◆ **Work request**: Return copies of the lines below that mention "WordPress".

::: Extracted entries :::

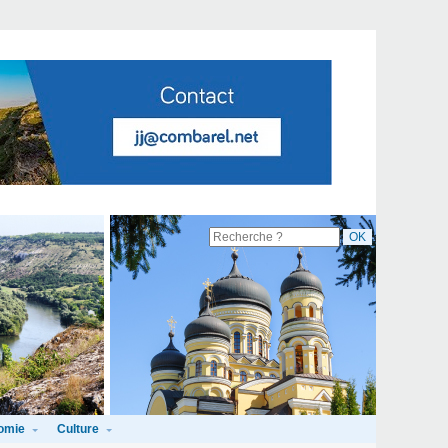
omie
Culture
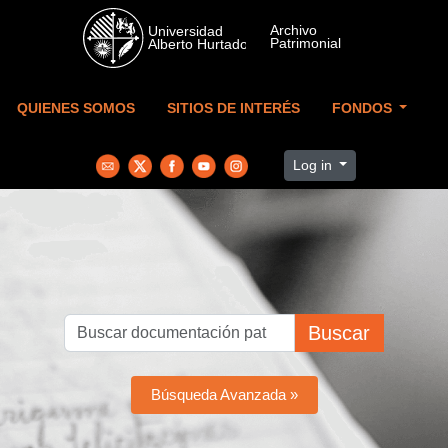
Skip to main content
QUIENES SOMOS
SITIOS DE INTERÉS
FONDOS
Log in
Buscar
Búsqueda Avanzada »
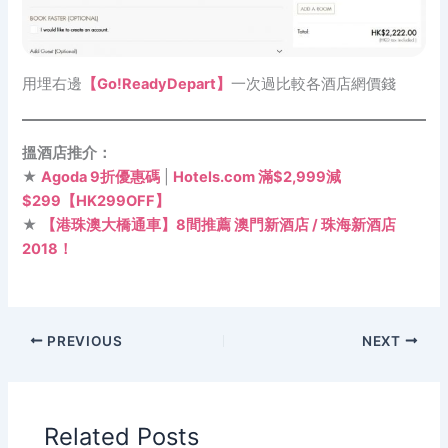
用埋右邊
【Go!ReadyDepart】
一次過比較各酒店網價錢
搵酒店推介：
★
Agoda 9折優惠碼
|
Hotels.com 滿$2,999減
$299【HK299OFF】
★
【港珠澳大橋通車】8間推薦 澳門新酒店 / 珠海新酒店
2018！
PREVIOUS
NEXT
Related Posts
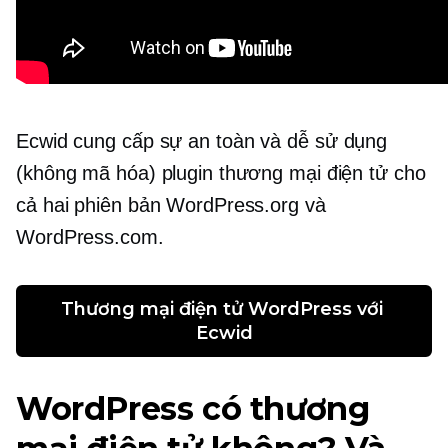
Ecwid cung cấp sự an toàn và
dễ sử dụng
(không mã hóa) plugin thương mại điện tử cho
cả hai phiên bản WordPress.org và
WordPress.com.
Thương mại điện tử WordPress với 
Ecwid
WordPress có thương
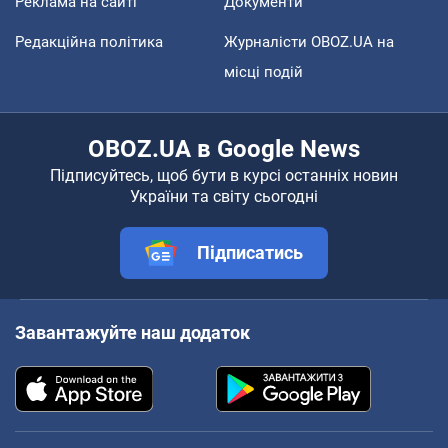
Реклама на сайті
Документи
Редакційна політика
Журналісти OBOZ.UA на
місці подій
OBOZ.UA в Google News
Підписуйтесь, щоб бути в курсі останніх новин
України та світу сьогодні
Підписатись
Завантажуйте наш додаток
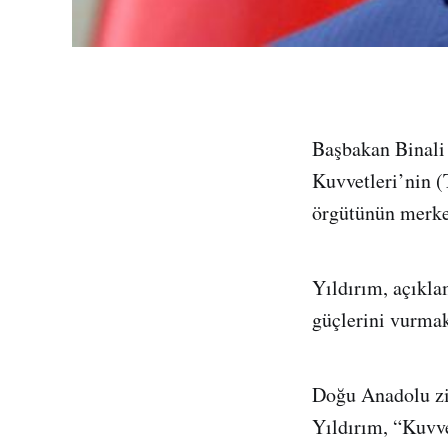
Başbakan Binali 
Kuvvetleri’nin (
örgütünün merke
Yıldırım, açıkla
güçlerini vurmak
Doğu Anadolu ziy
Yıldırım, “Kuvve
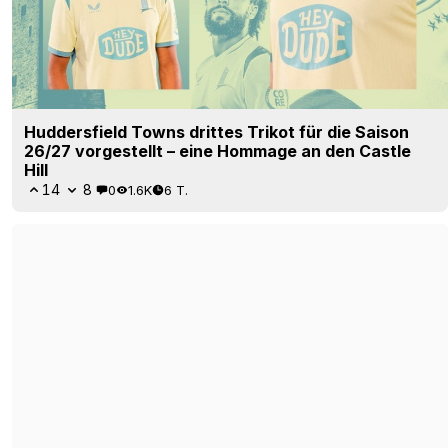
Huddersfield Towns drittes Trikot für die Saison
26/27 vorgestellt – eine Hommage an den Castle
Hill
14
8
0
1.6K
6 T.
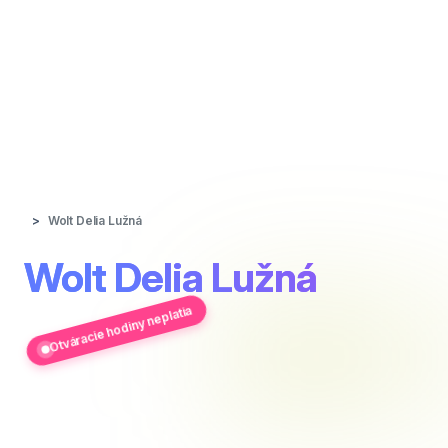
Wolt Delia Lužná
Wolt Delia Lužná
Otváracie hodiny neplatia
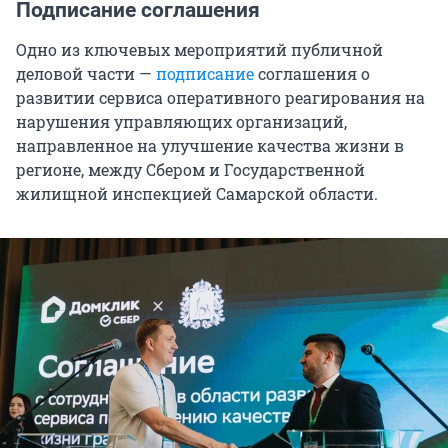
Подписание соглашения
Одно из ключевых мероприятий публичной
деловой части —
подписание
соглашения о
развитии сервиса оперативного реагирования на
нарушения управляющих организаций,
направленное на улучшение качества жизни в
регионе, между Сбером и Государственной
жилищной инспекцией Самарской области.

:::

◆ **Written reply**:
cả hai phiên bản WordPress.org và
WordPress.com.
Thương mại điện tử WordPress với 
WordPress có thương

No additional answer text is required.